Images are to be excluded from the copy, and the records below reproduced word for word.

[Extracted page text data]
:::::
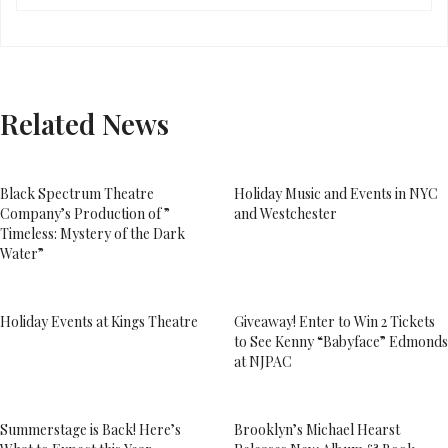
Related News
Black Spectrum Theatre
Holiday Music and Events in NYC
Company’s Production of ”
and Westchester
Timeless: Mystery of the Dark
Water”
Holiday Events at Kings Theatre
Giveaway! Enter to Win 2 Tickets
to See Kenny “Babyface” Edmonds
at NJPAC
Summerstage is Back! Here’s
Brooklyn’s Michael Hearst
:::::
Solution for this problem -
Related News
Black Spectrum Theatre
Holiday Music and Events in NYC
Company’s Production of ”
and Westchester
Timeless: Mystery of the Dark
Water”
Holiday Events at Kings Theatre
Giveaway! Enter to Win 2 Tickets
to See Kenny “Babyface” Edmonds
at NJPAC
Summerstage is Back! Here’s
Brooklyn’s Michael Hearst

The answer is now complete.